Mann D M
Department of Pathological Sciences, University of Manchester, UK.
Brain Pathol. 1998 Apr;8(2):325-38. doi: 10.1111/j.1750-3639.1998.tb00157.x.
The group of Frontotemporal dementias (FTD) is composed of non-Alzheimer forms of dementia characterized clinically by behavioural and personality change leading to apathy and mutism. The disorder is associated with a progressive atrophy of the frontal, anterior temporal and anterior parietal lobes of the brain with several types of underlying pathology. One type (frontal lobe degeneration) is characterized by a microvacuolar degeneration of the outer cortical laminae along with a mild and mainly subpial gliosis and a loss of nerve cells, mostly from layers II and III. Another type shows transcortical tissue cavitation and florid gliosis with neuronal degeneration characterized by the presence of tau and ubiquitin positive inclusion bodies and alpha beta-crystallin-positive ballooned neurones: such changes have been termed 'Pick-type histology', and form the basis for the modern definition of 'Pick's disease'. The aetiological relationship between these two histological types is presently unknown. Both histologies can be differently distributed topographically throughout the brain to produce syndromes of progressive language disorder, when affecting bitemporal lobes or the left hemisphere preferentially, or progressive apraxia when parietal and motor regions are involved. Either pathology can be combined with or overlaps with that of classical motor neurone disease to produce motor neurone disease dementia. The underlying cause of FTD is unknown but genetic factors are strongly implicated. About half of cases show a previous family history of a similar disorder. In several families bearing a FTD clinical and pathological phenotype, linkage to chromosome 17 has been established but the pathology of this group appears distinctive and its relation to other forms of FTD awaits further elucidation. It is still possible that the many clinical and pathological variants of FTD may reflect different phenotypic expressions of a particular genetic change(s) at a single locus on this chromosome.

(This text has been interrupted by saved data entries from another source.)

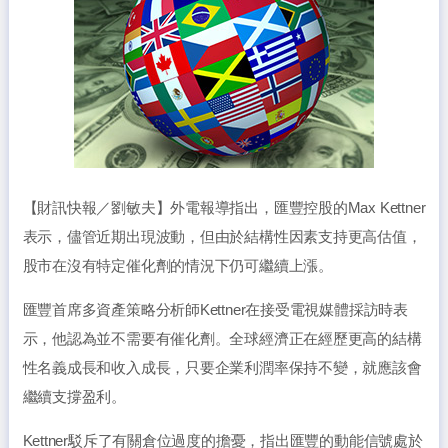
【財訊快報／劉敏夫】外電報導指出，匯豐控股的Max Kettner
表示，儘管近期出現波動，但由於結構性因素支持更高估值，
股市在沒有特定催化劑的情況下仍可繼續上漲。
匯豐首席多資產策略分析師Kettner在接受電視媒體採訪時表
示，他認為並不需要有催化劑。全球經濟正在經歷更高的結構
性名義成長和收入成長，只要企業利潤率保持不變，就應該會
繼續支撐盈利。
Kettner駁斥了有關倉位過度的擔憂，指出匯豐的動能信號處於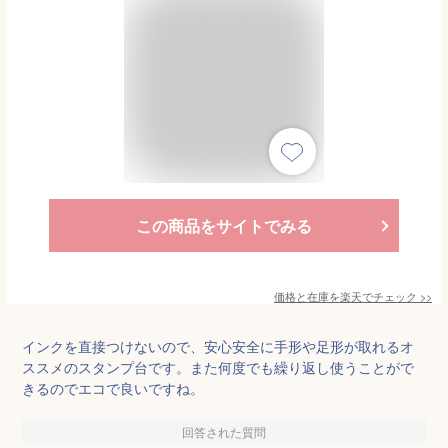
この商品をサイトでみる
価格と在庫を
楽天
でチェック
>>
インクを直接つけないので、安心安全に手形や足形が取れるオ
ススメのスタンプ台です。また何度でも繰り返し使うことがで
きるのでエコで良いですね。
回答された質問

额颞叶痴呆(FTD)组由非阿尔茨海默病形式的痴呆组成,其临床特征是行为和人格改变,导致冷漠和缄默。该疾病与大脑额叶、颞叶前部和顶叶前部的进行性萎缩以及几种潜在的病理类型相关。一种类型(额叶变性)的特征是皮质外层出现微空泡变性,伴有轻度且主要是软膜下胶质增生和神经细胞丢失,主要来自II层和III层。另一种类型表现为跨皮质组织空泡形成和显著的胶质增生以及神经元变性,其特征是存在tau和泛素阳性包涵体以及αβ-晶状体蛋白阳性的气球样神经元:这种变化被称为“匹克型组织学”,并构成了现代“匹克病”定义的基础。这两种组织学类型之间的病因关系目前尚不清楚。两种组织学在大脑中的分布在地形上可能不同,当优先影响双侧颞叶或左半球时会产生进行性语言障碍综合征,当涉及顶叶和运动区域时会产生进行性失用症。任何一种病理都可能与经典运动神经元病的病理合并或重叠,从而产生运动神经元病性痴呆。FTD的潜在病因尚不清楚,但遗传因素被强烈牵连。大约一半的病例有类似疾病的家族病史。在几个具有FTD临床和病理表型的家族中,已确定与17号染色体连锁,但该组的病理表现似乎独特,其与其他形式的FTD的关系有待进一步阐明。FTD的许多临床和病理变异仍有可能反映该染色体上单个位点特定基因变化的不同表型表达。